Communication Currents

A Changing Message for Changing Times

February 1, 2011
Organizational Communication

A current study finds that U.S. financial service organizations altered their communication messages in response to the current recession. We analyzed print magazine advertisements for banks, credit cards, investment firms, and insurance providers and found that those financial organizations shifted away from emotional messages in favor of informational messages during the recession. The result of the analysis supports the argument that advertising serves the role of providing market information and that the nature of such information is determined by economic conditions.
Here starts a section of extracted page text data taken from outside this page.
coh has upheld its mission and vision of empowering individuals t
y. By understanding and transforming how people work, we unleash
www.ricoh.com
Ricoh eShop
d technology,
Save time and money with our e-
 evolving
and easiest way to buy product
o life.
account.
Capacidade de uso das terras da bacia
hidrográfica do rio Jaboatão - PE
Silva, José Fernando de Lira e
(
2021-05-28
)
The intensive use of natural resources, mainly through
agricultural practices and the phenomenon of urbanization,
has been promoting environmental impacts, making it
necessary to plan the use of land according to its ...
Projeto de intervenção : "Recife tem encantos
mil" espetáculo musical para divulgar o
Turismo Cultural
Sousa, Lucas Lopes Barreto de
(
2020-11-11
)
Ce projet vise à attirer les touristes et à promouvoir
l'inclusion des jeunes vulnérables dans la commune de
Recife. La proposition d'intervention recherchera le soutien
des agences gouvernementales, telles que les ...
History suggests that for-profit companies should alter their underlying communication strategies to accommodate changes in the overall economic environment. The companies must reassure their target audiences and stakeholders and must keep them informed of and engaged in their performance during an economic crisis. Providing such reassurance and high quality information can be accomplished by restructuring message strategies for communicating timely, accurate, and responsible messages.
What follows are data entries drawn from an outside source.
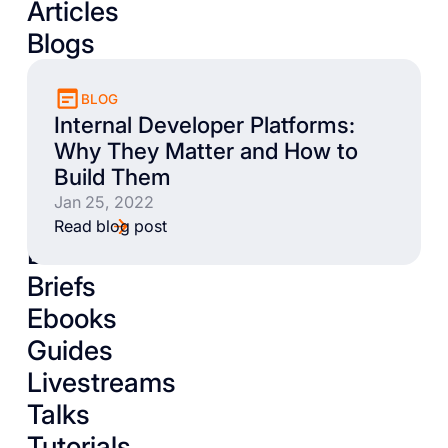
Articles
Blogs
BLOG
Internal Developer Platforms:
Why They Matter and How to
Build Them
Jan 25, 2022
Read blog post
Books
Briefs
Ebooks
Guides
Livestreams
Talks
Tutorials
We asked the question: Did U.S. financial services organizations such as bank, investment, insurance and credit card companies, often blamed for the current economic recession, change their communication approaches during the recession? We answered this question by analyzing the content of 1,195 financial services advertisements appearing in four national magazines (e.g., TimeNewsweekBusinessweek, and Money) during five years (2005-2009). The five years were chosen in an attempt to view the possible changes in financial advertising strategies during the recession. Economically speaking, the years 2005 and 2006 can be considered the prelude to the recession.  In 2007, feelings of unease and a crisis of confidence within the U.S. financial markets began to become more widespread.  In 2008 and 2009, the overall U.S. economy plunged in a sharp recession with devastating consequences.

Our analysis showed over the five years, there was a 19 percent decline in the number of yearly financial services advertisements appearing in national magazines (mainly due to budget cuts), falling from 262 advertisements in 2006 to 211 in 2009. This finding matches some current financial reports. For example, according to Advertising Age, in 2008 the top ten banks and credit-card companies cut 11 percent of their advertising spending with a 25 percent reduction in the fourth quarter, and a 39 percent reduction in the month of December alone compared to the same periods in 2007.

But, in spite of the decline tendency of the number of advertisements, there has been a change in communication strategies used. As the economy worsened, advertisers turned more frequently to using informational communication strategies. Before 2008, a majority of the financial advertisements relied on emotional appeals. However, within the time of the crisis (2008-2009), informational appeals have been far more frequently used than emotional ones. Interestingly, not all financial services organizations in this analysis adjusted their advertising in the same way or at the same pace. For example, bank, investment, and insurance companies were more likely to count on informational messages during the crisis (about 60-65 percent of their advertisements) than before the period (only about 40-45 percent).

On the other hand, credit card companies were much slower than the others to change their communication strategies using informational appeals, while their emotional approaches remained dominant in the five-year period (about 66 percent of their advertisements were emotional-based in the period of 2005 to 2008 and the percentage had been down to 53 percent in 2009). It could be inferred that market structures affect a financial services provider in different ways, affecting their use of unique communication strategies such that they do not necessarily follow the pattern set by other financial providers. During the five year period, credit card companies continued to focus on either the image of the card users, the social aspects of the card, or the fun of having the card.  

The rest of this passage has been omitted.